A 2005 Department of Transportation IG report, for example, indicated the FAA never inspected approximately 1,400 unlicensed repair facilities including 104 outside the U.S. The same report stated that a mere 71 FAA inspectors oversee 698 certified facilities outside the U.S.

www.ConsumerReports.org writes that even licensed facilities “are sometimes found to hire unskilled and untrained employees.”
Even more worrisome, when asked how U.S. carriers follow up to ensure the outsourced work has been done properly by their vendors, the Department of Transportation Inspector General responded that carriers “rely mostly on telephone calls to the repair shops with which they’ve contracted.”

Now that’s reassuring.

Numerous warnings in the last few years about the dangers of massively outsourcing maintenance to low-cost facilities have mostly been discounted by the FAA as nothing more than jet blast from disgruntled unions and furloughed mechanics.

Recent Congressional sworn testimony proves otherwise. Rep. Obestar stated his concern about outsourced repair facilities not always being certified. Maintenance is “not being done with the same oversight,” said Obestar. “What we have is the potential of major failure.”

The FAA is cruising along with an extremely-flawed flight plan extending “EZ Check-In” privileges to low-cost vendors, some licensed, some not.

FAA in the Clouds, Maintenance on the Ground

Another constant criticism in the last few years from conscientious inspectors within the FAA is that the agency has greatly reduced “hands on” inspections of low-bid contractors.

Marion Blakey, head of the FAA, ridiculed these objections in a public television NewsHour interview (June 9, 2005): “It is a very old-fashioned approach to looking at safety oversight because in fact these days it’s not about standing over someone’s shoulder in the middle of the night and seeing if they’re turning the wrench in the right direction.”

The FAA instead relies on overseeing computer module maintenance systems. Again, according to www.ConsumerReports.org, it is an “electronic surveillance system, dubbed the Air Transportation Oversight System (ATOS), that relies less on inspection and more on statistical trends.”

Supporters claim this is a more modern approach to rapid technological advances in the industry. What it means in practice is that Ms. Blakey deflects criticisms by repeating ad naseum the very fortunate statistical trend that “no major airline incident has occurred since November 2001.”

Veteran FAA employees see it otherwise. They argue that primarily relying on examination of computer grids is too distant from the necessary grunt inspection work that occurs on the ground where actual maintenance occurs.

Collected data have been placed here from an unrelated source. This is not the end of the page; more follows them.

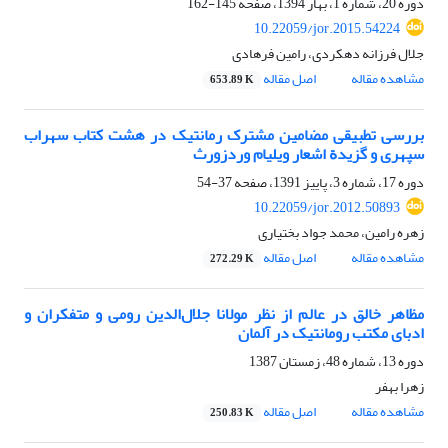
دوره 20، شماره 1، بهار 1394، صفحه
145-162
10.22059/jor.2015.54224
جلال فرزانه دهکردی، رامین فرهادی
مشاهده مقاله
اصل مقاله
653.89 K
بررسی تطبیقی مضامین مشترک رمانتیک در هشت کتاب سهراب
سپهری و گزیدﺓ اشعار ویلیام وردزورث
دوره 17، شماره 3، پاییز 1391، صفحه
37-54
10.22059/jor.2012.50893
زهره رامین، محمد جواد بختیاری
مشاهده مقاله
اصل مقاله
272.29 K
مظاهر خالق در عالم از نظر مولانا جلال‌الدین رومی و متفکران و
ادبای مکتب رومانتیک در آلمان
دوره 13، شماره 48، زمستان 1387
زهرا بهفر
مشاهده مقاله
اصل مقاله
250.83 K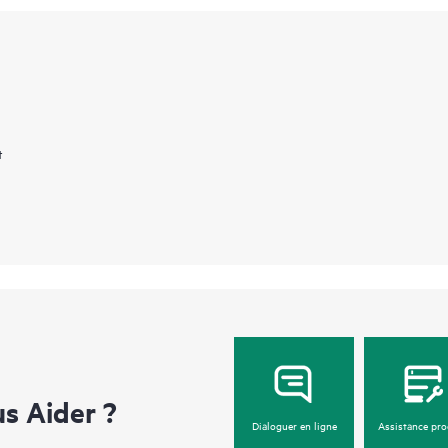
t
 Aider ?
Dialoguer en ligne
Assistance pro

They also claim the FAA system places far too must trust in carriers and vendors who are expected to self monitor their compliance, based on the supposedly idyllic computer program outline.

In today’s political atmosphere where U.S. government policy places all trust in the deregulated market, it’s no surprise the FAA confidently delegates authority of critical safety inspection to powerful carriers.

Nonetheless, for us non-believers in the all-knowing, beneficent corporate market, this is a huge concern.

The House Committee on Transportation’s investigation into airline safety confirmed these doubts. The end result is that a very troubling picture emerges of the FAA being far too cozy with domestic airlines it is pledged to monitor.